The ultimate performance and usefulness of an IRT system can be assured through rigorous quality checks at four stages in the startup phase:  when requirements are finalized, once the code is programmed, after testing is completed, and during the implementation process when the system is ready to go live.

Avoiding Common Pitfalls

Following the advice of others on “lessons learned” is a good way to avoid the pitfalls that can make adopting any new technology challenging. The following tips reflect the advice of specialists who’ve been involved in hundreds of IRT builds and implementations around the world.  In general, newcomers to IRT should try to avoid:

  • Over-designing the system. Resist adding unnecessary “bells and whistles” just because they are available. The most flexible systems have optional features that can be activated or deactivated to suit the sponsor.

  • Designing every system from scratch. Standard system designs exist that, in most cases, will provide the majority (70 percent to 80 percent) of the functionality that a sponsor needs. The remaining 20 percent to 30 percent of functionality can be custom developed. This approach minimizes development costs and takes advantage of design templates that have been well tested and reflect best practices in trial management.

  • Designing and developing the system prematurely. Ideally, the design and actual programming should not begin until the protocol is finalized, as making amendments once development has started adds cost and extends timelines.

  • Waiting too long to begin packaging and labeling. This process has a much longer lead time than IRT setup and can delay study launch if not planned properly. 

  • Making the system too inflexible to accommodate exceptions. When the system performs validation checks, it can either prevent the user from continuing (a hard stop), or allow the user to proceed after a warning message (a soft stop). Be aware that once hard stops are applied to the system, no manual override is allowed, and there can be no “exceptions to the rule” without additional programming.

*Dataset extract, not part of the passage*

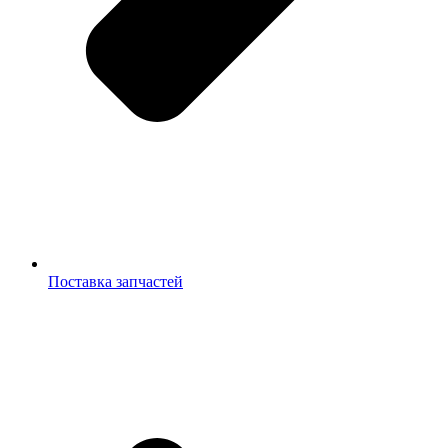
Поставка запчастей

Selecting a Technology Partner

Study teams that are considering using an IRT for the first time should perform due diligence into the qualifications and experience of their technology partners. For success in the APAC region, sponsors should assess vendors based on their:

  • Global footprint. Whether the trial is local, or part of a global program, the system design can take advantage of lessons learned across thousands of trials, provided that the development team has global experience. This ability-to draw on best practices and guide sponsors-is particularly critical for sponsors who are newcomers to the technology and who may not know what is and isn’t possible. Such breadth will also help in ensuring that the system conforms to the expectations of regulatory agencies in other regions-an important factor if the study drug is intended for the international market.

  • Local presence.  On one level, this is a matter of convenience. Vendors with staff on the ground in the region can offer project management and technical support to system users in their own time zone and languages. 

  • Integration with clinical supply teams. When these services are offered by the same company, sponsors enjoy seamless communication and coordination both in the development and execution phases.

  • Validation process.  The system should be validated as complying with all relevant regulatory guidelines such as HIPAA, CFR 21, Part 11, and Guidelines for Good Clinical Practices.

  • Established procedures and infrastructure. Designing IRT systems requires considerable operations experience in all phases of supply management.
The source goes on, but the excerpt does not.